Crowd Delays Miami Medics Treating Boy
An agitated crowd gathered at the scene where a 6-year-old boy was struck by a car, menacing the terrified driver and interfering with paramedics.
An agitated crowd gathered at the scene where a 6-year-old boy was struck by a car, menacing the terrified driver and interfering with paramedics arriving to treat the child Wednesday evening, police and fire department spokesmen said.
Stacheck Gue, whose sixth birthday was Tuesday, was transported to Jackson Memorial Hospital's Ryder Trauma Center in extremely critical condition with head trauma and possible internal injuries, said Miami-Dade Fire Rescue spokesman Ignatius Carroll. Carroll said Stacheck wasn't conscious as he was taken to the hospital.
Members of the mob pounded on the driver's car and also on the first Miami-Dade Fire-Rescue truck to arrive, and then hounded paramedics as they tried to get to the fallen child -- actions Miami Police Department spokesman Delrish Moss called ``ridiculous.''
''The kid is lying in the street,'' Moss said. ``He should be the [crowd's] primary concern, not beating on the car [that struck him] after an accident.''
100 PEOPLE
Carroll, who arrived five minutes after the first rescue crew arrived, said paramedics couldn't get through the crowd of 100 to reach the injured child.
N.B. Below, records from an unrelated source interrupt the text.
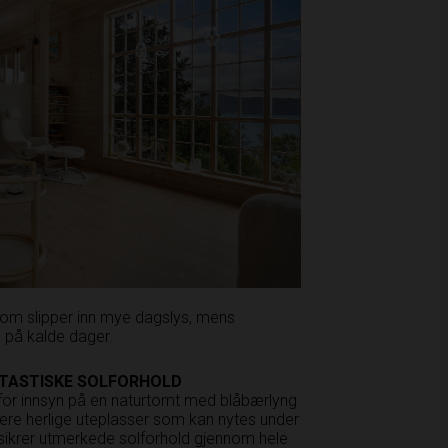
som slipper inn mye dagslys, mens
 på kalde dager.
TASTISKE SOLFORHOLD
 for innsyn på en naturtomt med blåbærlyng
flere herlige uteplasser som kan nytes under
sikrer utmerkede solforhold gjennom hele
''People were fussing with the paramedics about why they didn't get here earlier,'' Carroll said. ''I understand there were some people frustrated, who thought there was a delay in the [fire-rescue] response, but you only delay it further by impeding us getting to the patient,'' Carroll said.
Moss said there was no indication Marie Medjine Andre, 25, who struck the child, ever tried to leave the scene. She was still there -- locked inside her 1989 Chevrolet Blazer and frightened as the crowd beat on her vehicle -- when Miami police arrived.
Andre was not injured.
''She was shaken up and scared,'' Moss said. ``All indications are that this was a pure accident, but there is more we have to find out.''
Andre told investigators that she screamed to the mob through a slightly opened window: ``Help him, help him!''
Stacheck's mother was at Jackson on Wednesday evening with her son, Moss said. The family lives just a short distance from the accident scene, in the 100 block of Northwest 69th Street, he said.
CROSSING STREET
Moss said Andre was driving south on Northwest Second Avenue shortly before 6 p.m. Wednesday, and had just crossed 69th Street when Stacheck ''somehow darted into the street,'' attempting to cross from west to east, when he was struck.
Carroll said the accident call was logged at 5:55 p.m., and the first fire-rescue crew -- coming from its station 10 blocks away at Northeast 62nd Street and First Avenue, arrived seven minutes later.
It took the three paramedics several crucial moments just to locate Stacheck because of the crowd that had surrounded him on the poorly lit section of Northwest Second Avenue. Paramedics decided they could not treat the boy on the street because of the mob. Instead, they placed him into a vehicle and treated him en route, Carroll said.
Moss said police officers had to assist the paramedics evacuating the boy because of the crowd. No one in the crowd was arrested, and most dispersed when backup police units arrived, he said.
The victim arrived at Jackson at 6:15 p.m. -- 20 minutes after the first emergency call was received, Carroll said.